Commander Koski wants policymakers to think differently about how early childhood educators are compensated for the critical work they do for children and families.
“You’ve got to put as much value on the child care workers who are watching the kids as you do on me, the person who’s going to work,” she said.
When she is praised for her work or thanked for her service, she thinks of the early childhood educators who made her service possible.

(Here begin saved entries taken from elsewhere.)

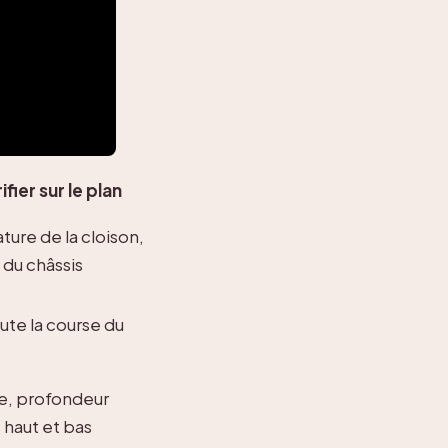
ifier sur le plan
ture de la cloison,
du châssis
oute la course du
ie, profondeur
s haut et bas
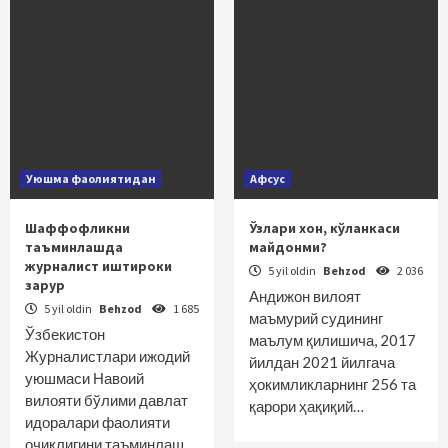
Уюшма фаолиятидан
Афсус
Шаффофликни
Ўзлари хон, кўланкаси
таъминлашда
майдонми?
журналист иштироки
5 yil oldin
Behzod
2 036
зарур
Андижон вилоят
5 yil oldin
Behzod
1 685
маъмурий судининг
Ўзбекистон
маълум қилишича, 2017
Журналистлари ижодий
йилдан 2021 йилгача
уюшмаси Навоий
ҳокимликларнинг 256 та
вилояти бўлими давлат
қарори ҳақиқий…
идоралари фаолияти
очиқлигини таъминлаш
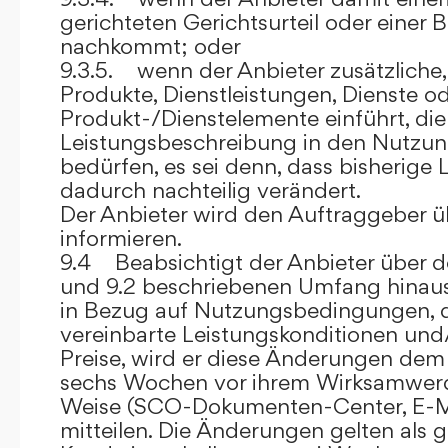
gerichteten Gerichtsurteil oder eine
nachkommt; oder
9.3.5. wenn der Anbieter zusätzliche,
Produkte, Dienstleistungen, Dienste o
Produkt-/Dienstelemente einführt, die
Leistungsbeschreibung in den Nutz
bedürfen, es sei denn, dass bisherige 
dadurch nachteilig verändert.
Der Anbieter wird den Auftraggeber 
informieren.
9.4 Beabsichtigt der Anbieter über d
und 9.2 beschriebenen Umfang hina
in Bezug auf Nutzungsbedingungen, 
vereinbarte Leistungskonditionen und
Preise, wird er diese Änderungen de
sechs Wochen vor ihrem Wirksamwerde
Weise (SCO-Dokumenten-Center, E-Mail
mitteilen. Die Änderungen gelten als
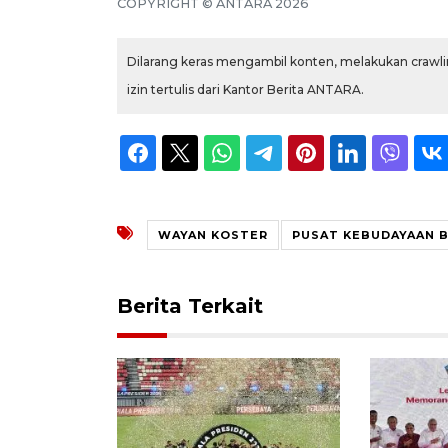
COPYRIGHT © ANTARA 2026
Dilarang keras mengambil konten, melakukan crawlin
izin tertulis dari Kantor Berita ANTARA.
WAYAN KOSTER
PUSAT KEBUDAYAAN B
Berita Terkait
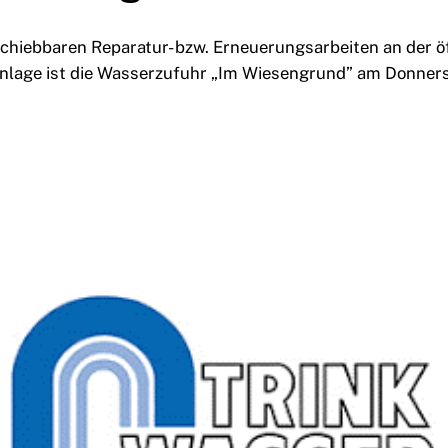
hiebbaren Reparatur- bzw. Erneuerungsarbeiten an der ö
lage ist die Wasserzufuhr „Im Wiesengrund” am Donnerst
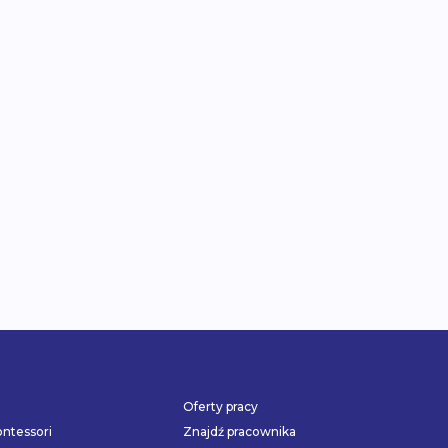
Oferty pracy
ntessori
Znajdź pracownika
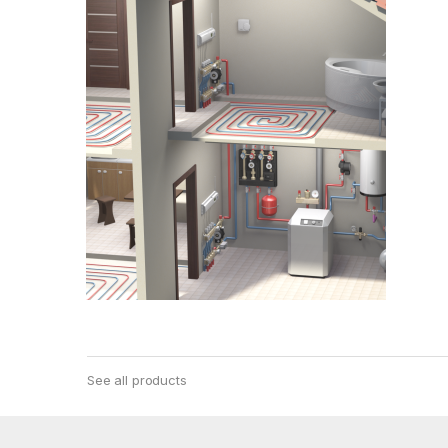
See all products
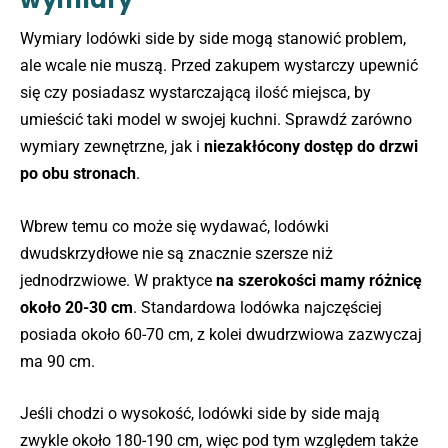
Wymiary lodówki side by side mogą stanowić problem,
ale wcale nie muszą. Przed zakupem wystarczy upewnić
się czy posiadasz wystarczającą ilość miejsca, by
umieścić taki model w swojej kuchni. Sprawdź zarówno
wymiary zewnętrzne, jak i
niezakłócony dostęp do drzwi
po obu stronach
.
Wbrew temu co może się wydawać, lodówki
dwudskrzydłowe nie są znacznie szersze niż
jednodrzwiowe. W praktyce
na szerokości mamy różnicę
około 20-30 cm
. Standardowa lodówka najczęściej
posiada około 60-70 cm, z kolei dwudrzwiowa zazwyczaj
ma 90 cm.
Jeśli chodzi o wysokość, lodówki side by side mają
zwykle około 180-190 cm, więc pod tym względem także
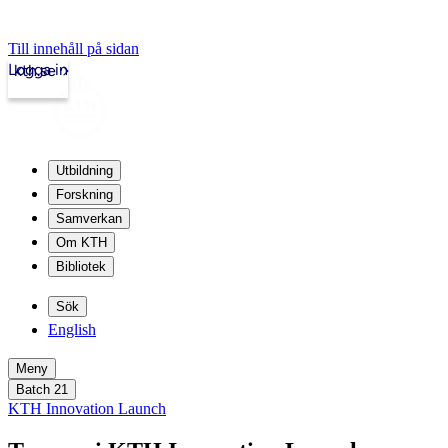
Till innehåll på sidan
Logga in
kth.se
Utbildning
Forskning
Samverkan
Om KTH
Bibliotek
Sök
English
Meny
Batch 21
KTH Innovation Launch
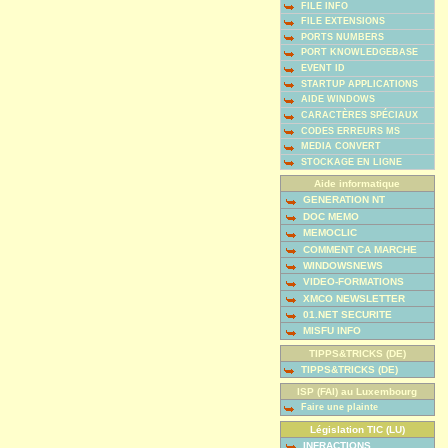
FILE INFO
FILE EXTENSIONS
PORTS NUMBERS
PORT KNOWLEDGEBASE
EVENT ID
STARTUP APPLICATIONS
AIDE WINDOWS
CARACTÈRES SPÉCIAUX
CODES ERREURS MS
MEDIA CONVERT
STOCKAGE EN LIGNE
Aide informatique
GENERATION NT
DOC MEMO
MEMOCLIC
COMMENT CA MARCHE
WINDOWSNEWS
VIDEO-FORMATIONS
XMCO NEWSLETTER
01.NET SECURITE
MISFU INFO
TIPPS&TRICKS (DE)
TIPPS&TRICKS (DE)
ISP (FAI) au Luxembourg
Faire une plainte
Législation TIC (LU)
INFRACTIONS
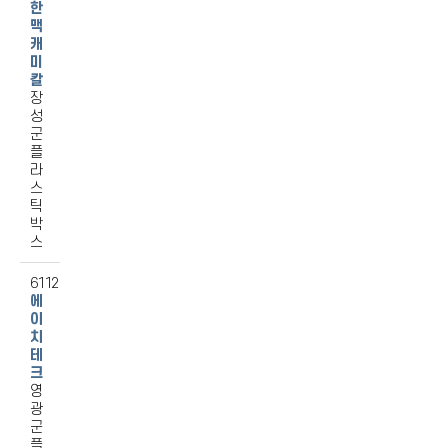
한
맥
캐
미
칼
장
성
군
플
라
스
틱
박
스
6112
에
이
치
테
크
영
광
군
플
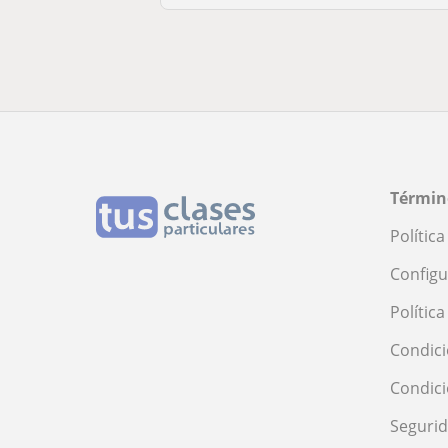
Términ
Polític
Configu
Polític
Condici
Condic
Seguri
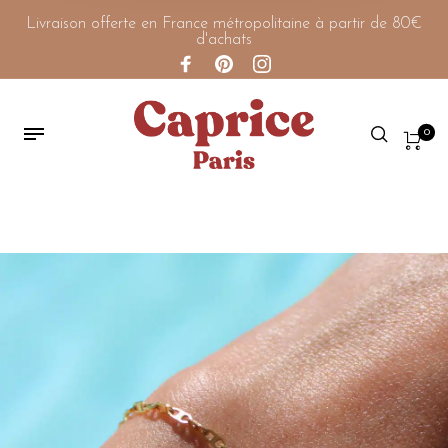
Livraison offerte en France métropolitaine à partir de 80€
d'achats
0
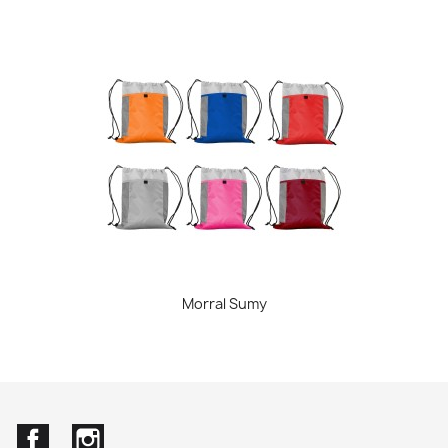
Morral Sumy
Facebook
Instagram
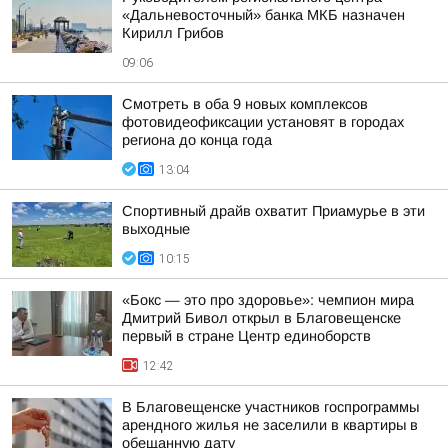
«Дальневосточный» банка МКБ назначен
Кирилл Грибов
09:06
Смотреть в оба 9 новых комплексов
фотовидеофиксации установят в городах
региона до конца года
13:04
Спортивный драйв охватит Приамурье в эти
выходные
10:15
«Бокс — это про здоровье»: чемпион мира
Дмитрий Бивол открыл в Благовещенске
первый в стране Центр единоборств
12:42
В Благовещенске участников госпрограммы
арендного жилья не заселили в квартиры в
обещанную дату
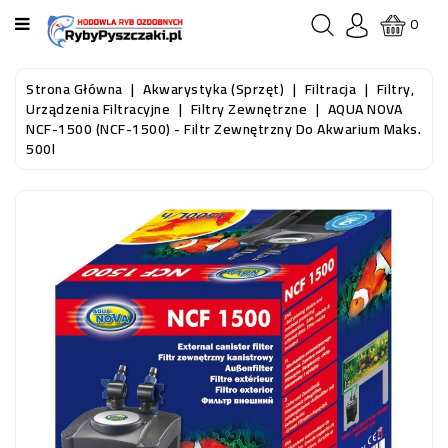
KATEGORIA
0
STRONA
Strona Główna
Akwarystyka (sprzęt)
Filtracja
Filtry,
GŁÓWNA
Urządzenia Filtracyjne
Filtry Zewnętrzne
AQUA NOVA
NCF-1500 (NCF-1500) - Filtr Zewnętrzny Do Akwarium Maks.
500l
RYBY
AKWARIOWE
RYBY
DO
OCZKA
WODNEGO
I
STAWU
AKWARYSTYKA
(SPRZĘT)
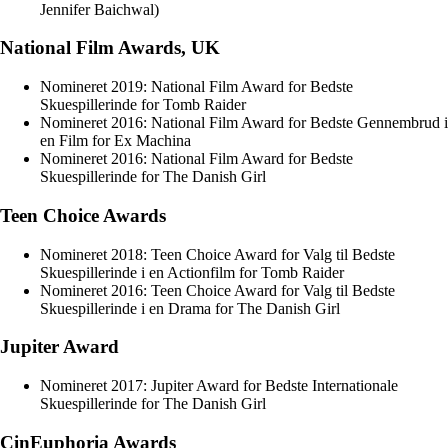
Jennifer Baichwal)
National Film Awards, UK
Nomineret 2019: National Film Award for Bedste
Skuespillerinde for Tomb Raider
Nomineret 2016: National Film Award for Bedste Gennembrud i
en Film for Ex Machina
Nomineret 2016: National Film Award for Bedste
Skuespillerinde for The Danish Girl
Teen Choice Awards
Nomineret 2018: Teen Choice Award for Valg til Bedste
Skuespillerinde i en Actionfilm for Tomb Raider
Nomineret 2016: Teen Choice Award for Valg til Bedste
Skuespillerinde i en Drama for The Danish Girl
Jupiter Award
Nomineret 2017: Jupiter Award for Bedste Internationale
Skuespillerinde for The Danish Girl
CinEuphoria Awards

In the military, we have a tradition when you get a pay raise and you make rank — you do what we call a ‘wetting-down.’ You take the difference in your paycheck, and you’re supposed to go have a party, go to bars and stuff like that. My husband and I decided to take our pay raise and give it to the child care centers… I was like, ‘I can’t do my job without you guys,’ so we thought the wetting-down was more appropriate for them… I’ve never told anyone else, nobody else knows that, but we wanted to do this because you’re supposed to share it with the ones who helped get you that rank. And we knew those were the people that got us to them.
She’s planning to invite those educators to celebrate her retirement too.
“Without them, I would not have been able to do my job,” Commander Koski said. “And so I want to make sure they know that their value to society is just as important, if not more, than my value to what we’re doing.”